### Exercise requirements
From the listing below, retype exactly the line holding "императоров и поэтов.", the line holding "Собор Петра и Павла на Карте", and the lines between them; skip everything else.

### Exercise input
★ ★ ★ ★ ★ ★ ★

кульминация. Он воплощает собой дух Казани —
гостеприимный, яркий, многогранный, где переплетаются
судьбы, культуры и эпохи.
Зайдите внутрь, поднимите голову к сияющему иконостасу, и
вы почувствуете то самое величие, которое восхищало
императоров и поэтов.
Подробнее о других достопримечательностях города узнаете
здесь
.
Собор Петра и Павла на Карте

★ ★ ★ ★ ★ ★ ★

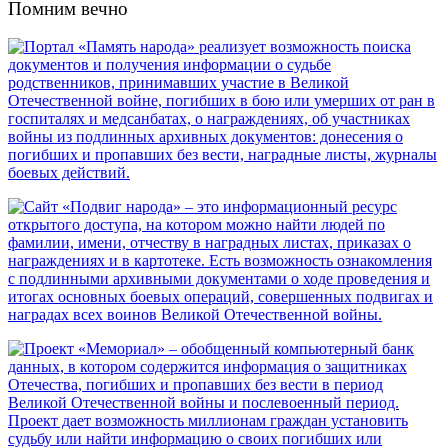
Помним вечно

★ ★ ★ ★ ★ ★ ★

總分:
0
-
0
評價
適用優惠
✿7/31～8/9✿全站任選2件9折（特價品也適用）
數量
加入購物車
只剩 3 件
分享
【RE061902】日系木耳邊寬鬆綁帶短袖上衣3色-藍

★ ★ ★ ★ ★ ★ ★

### Response
императоров и поэтов.
Подробнее о других достопримечательностях города узнаете
здесь
.
Собор Петра и Павла на Карте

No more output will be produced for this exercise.